[Extracted page text data]
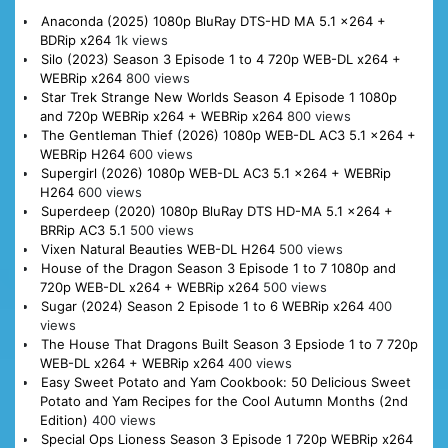
Anaconda (2025) 1080p BluRay DTS-HD MA 5.1 x264 +
BDRip x264
1k views
Silo (2023) Season 3 Episode 1 to 4 720p WEB-DL x264 +
WEBRip x264
800 views
Star Trek Strange New Worlds Season 4 Episode 1 1080p
and 720p WEBRip x264 + WEBRip x264
800 views
The Gentleman Thief (2026) 1080p WEB-DL AC3 5.1 x264 +
WEBRip H264
600 views
Supergirl (2026) 1080p WEB-DL AC3 5.1 x264 + WEBRip
H264
600 views
Superdeep (2020) 1080p BluRay DTS HD-MA 5.1 x264 +
BRRip AC3 5.1
500 views
Vixen Natural Beauties WEB-DL H264
500 views
House of the Dragon Season 3 Episode 1 to 7 1080p and
720p WEB-DL x264 + WEBRip x264
500 views
Sugar (2024) Season 2 Episode 1 to 6 WEBRip x264
400
views
The House That Dragons Built Season 3 Epsiode 1 to 7 720p
WEB-DL x264 + WEBRip x264
400 views
Easy Sweet Potato and Yam Cookbook: 50 Delicious Sweet
Potato and Yam Recipes for the Cool Autumn Months (2nd
Edition)
400 views
Special Ops Lioness Season 3 Episode 1 720p WEBRip x264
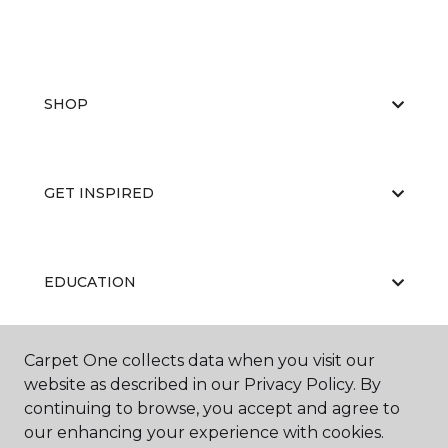
SHOP
GET INSPIRED
EDUCATION
Carpet One collects data when you visit our
ABOUT US
website as described in our Privacy Policy. By
continuing to browse, you accept and agree to
our enhancing your experience with cookies.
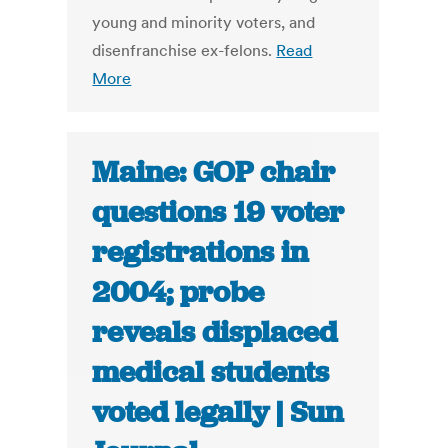
young and minority voters, and
disenfranchise ex-felons.
Read
More
Maine: GOP chair
questions 19 voter
registrations in
2004; probe
reveals displaced
medical students
voted legally | Sun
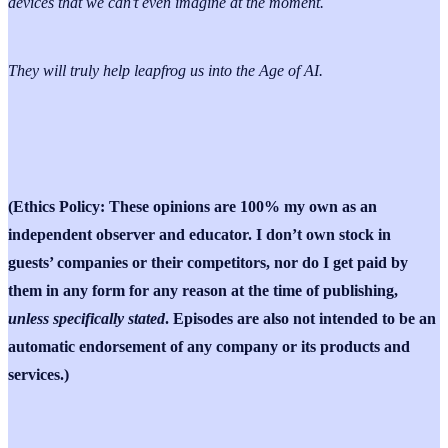
devices that we can’t even imagine at the moment.
They will truly help leapfrog us into the Age of AI.
(Ethics Policy: These opinions are 100% my own as an
independent observer and educator. I don’t own stock in
guests’ companies or their competitors, nor do I get paid by
them in any form for any reason at the time of publishing,
unless specifically stated
. Episodes are also not intended to be an
automatic endorsement of any company or its products and
services.)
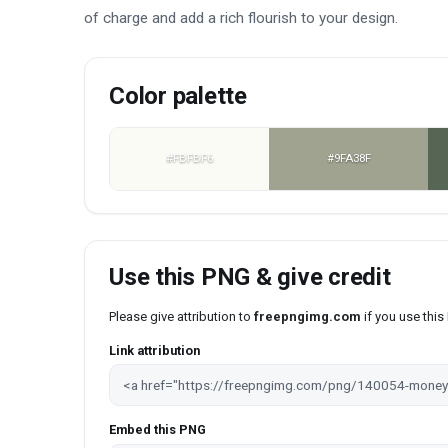
of charge and add a rich flourish to your design.
Color palette
#FBFBF6
#9FA38F
Use this PNG & give credit
Please give attribution to
freepngimg.com
if you use thi
Link attribution
Embed this PNG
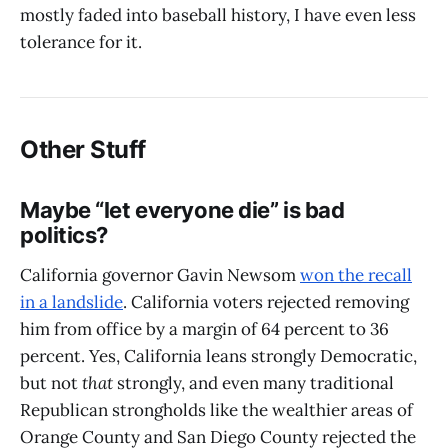
mostly faded into baseball history, I have even less
tolerance for it.
Other Stuff
Maybe “let everyone die” is bad
politics?
California governor Gavin Newsom
won the recall
in a landslide
. California voters rejected removing
him from office by a margin of 64 percent to 36
percent. Yes, California leans strongly Democratic,
but not
that
strongly, and even many traditional
Republican strongholds like the wealthier areas of
Orange County and San Diego County rejected the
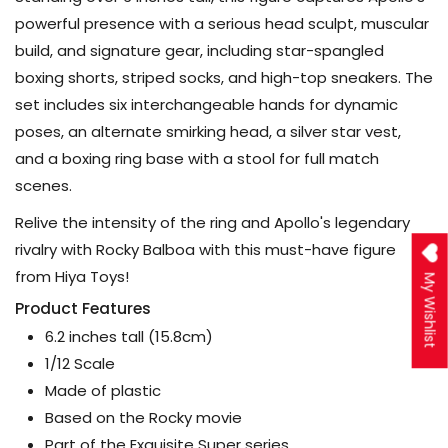
powerful presence with a serious head sculpt, muscular
build, and signature gear, including star-spangled
boxing shorts, striped socks, and high-top sneakers. The
set includes six interchangeable hands for dynamic
poses, an alternate smirking head, a silver star vest,
and a boxing ring base with a stool for full match
scenes.
Relive the intensity of the ring and Apollo's legendary
rivalry with Rocky Balboa with this must-have figure
from Hiya Toys!
My Wishlist
Product Features
6.2 inches tall (15.8cm)
1/12 Scale
Made of plastic
Based on the Rocky movie
Part of the Exquisite Super series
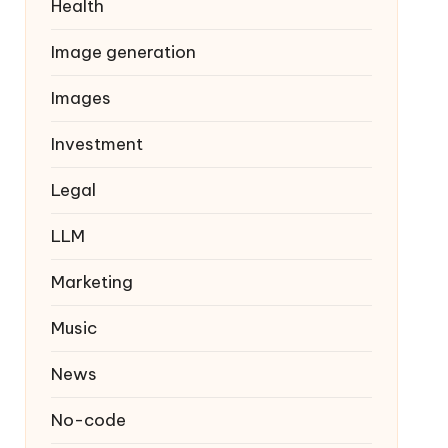
Health
Image generation
Images
Investment
Legal
LLM
Marketing
Music
News
No-code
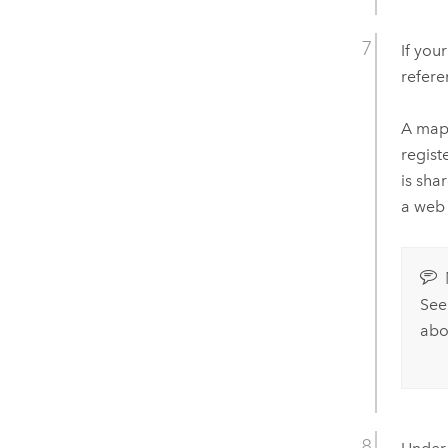
If you
refere
A map 
regist
is sha
a web 
Se
abo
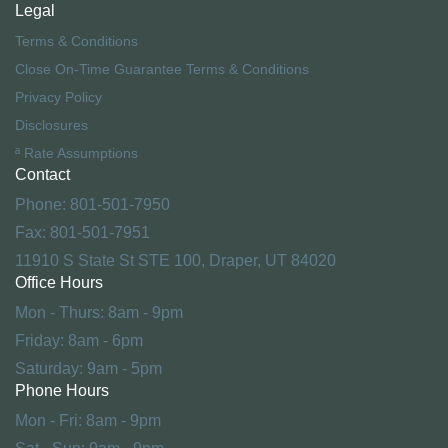
Legal
Terms & Conditions
Close On-Time Guarantee Terms & Conditions
Privacy Policy
Disclosures
ª Rate Assumptions
Contact
Phone: 801-501-7950
Fax: 801-501-7951
11910 S State St STE 100, Draper, UT 84020
Office Hours
Mon - Thurs: 8am - 9pm
Friday: 8am - 6pm
Saturday: 9am - 5pm
Phone Hours
Mon - Fri: 8am - 9pm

TASK DIRECTIONS
Would you copy the lines above exactly, starting with the one that has "Embed this PNG" and ending with the one that has "him from office", both included, without the pictures?

RESPONSE FOR THIS EXERCISE
Embed this PNG
mostly faded into baseball history, I have even less
tolerance for it.
Other Stuff
Maybe “let everyone die” is bad
politics?
California governor Gavin Newsom
won the recall
in a landslide
. California voters rejected removing
him from office by a margin of 64 percent to 36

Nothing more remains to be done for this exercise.